It is not surprising to see a surge in gun sales during a time of crisis, even if it is unrelated to an actual need to protect oneself with a gun, says Robert Spitzer, American political scientist and author.
Data from the Federal Bureau of Investigation (FBI) recently revealed that a record-high number of background checks have been conducted by the agency throughout March upon the request of licensed ammunition retailers.
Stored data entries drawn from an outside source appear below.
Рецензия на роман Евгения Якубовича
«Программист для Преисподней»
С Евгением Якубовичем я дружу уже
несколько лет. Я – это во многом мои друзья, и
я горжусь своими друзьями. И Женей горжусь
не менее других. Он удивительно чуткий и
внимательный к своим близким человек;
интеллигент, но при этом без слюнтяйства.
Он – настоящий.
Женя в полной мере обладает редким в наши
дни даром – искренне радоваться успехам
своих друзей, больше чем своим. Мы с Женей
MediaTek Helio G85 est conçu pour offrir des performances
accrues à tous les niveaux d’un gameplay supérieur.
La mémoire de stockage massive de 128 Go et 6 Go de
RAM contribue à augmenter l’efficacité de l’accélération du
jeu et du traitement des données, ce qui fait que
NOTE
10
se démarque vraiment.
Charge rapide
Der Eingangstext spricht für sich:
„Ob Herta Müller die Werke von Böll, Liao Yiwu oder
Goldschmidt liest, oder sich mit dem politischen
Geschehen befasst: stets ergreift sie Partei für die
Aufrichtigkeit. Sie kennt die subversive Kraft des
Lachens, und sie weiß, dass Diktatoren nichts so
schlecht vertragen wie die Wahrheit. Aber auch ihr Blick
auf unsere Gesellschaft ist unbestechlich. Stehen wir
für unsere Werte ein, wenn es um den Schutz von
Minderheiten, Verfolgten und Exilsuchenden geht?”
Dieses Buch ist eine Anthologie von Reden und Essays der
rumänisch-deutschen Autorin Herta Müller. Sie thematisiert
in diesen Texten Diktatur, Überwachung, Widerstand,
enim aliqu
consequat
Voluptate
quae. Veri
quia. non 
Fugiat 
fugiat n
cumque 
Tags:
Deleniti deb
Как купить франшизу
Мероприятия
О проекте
Although background check data is only “a proxy” for actual gun sales, according to Spitzer, for many Americans to buy guns still becomes a typical response to “any kind of sudden political shock or emergency”.
An ongoing coronavirus crisis in the United States, that has taken the lives of more than 5,000 people so far, according to the recent data provided by the Johns Hopkins University, may indeed act as such a trigger for emotional “panic buying” of toilet papers and guns, the analysts suggests, due to a fear of scarcity, as well as some fear-mongering activated by those in the firearms industry.
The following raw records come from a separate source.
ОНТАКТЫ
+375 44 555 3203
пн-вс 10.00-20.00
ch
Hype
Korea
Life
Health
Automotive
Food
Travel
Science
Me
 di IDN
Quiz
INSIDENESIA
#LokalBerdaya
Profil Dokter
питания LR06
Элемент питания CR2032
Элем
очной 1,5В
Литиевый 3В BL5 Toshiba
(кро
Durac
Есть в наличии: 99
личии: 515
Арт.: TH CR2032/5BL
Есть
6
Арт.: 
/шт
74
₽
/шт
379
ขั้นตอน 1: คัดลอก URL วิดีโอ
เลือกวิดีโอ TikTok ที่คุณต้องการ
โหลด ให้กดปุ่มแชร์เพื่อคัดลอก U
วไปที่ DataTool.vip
Dr. Marlone Henderson, an expert on gun control issue and associate professor of psychology at New York University, echoes the previous statement, as he argues that the soaring number of sales in ammunition, including by those who do it for the first time, results from uncertainty people feel during the coronavirus pandemic, as well as desperation about what they can do individually to solve the existing health crisis, apart from simply following rules of personal hygiene.
“Getting a gun may give people, both liberals and conservatives, the illusion that they are taking personal proactive steps to deal with this situation”, Henderson explains, noting that buying guns is similar to buying peanuts
As the Ammo.com website reported a 729% surge in arms sales in a period of 39 days ending on 31 March, in comparison to the same period in February, some experts suggest that these numbers could be caused by a real fear about a rise in break-ins throughout the United Stated during the pandemic and precautionary measures undertaken by citizens who want to feel safer and have gun “just in case”.
“People are afraid there’s going to be a breakdown in law and order, they’re afraid that people who run out of money are going to be breaking into houses to steal food or whatever else”, explains Steven Howard, former federal agent and expert on weapons.
“The reality is that the system is not breaking down, all the utilities, food supply, law order/police are still functioning just fine”, says Howard, noting that American citizens still want to feel in “control over what’s going on around them”.
“This is the same reason that they are stock piling huge amounts of toilet paper”, he concludes.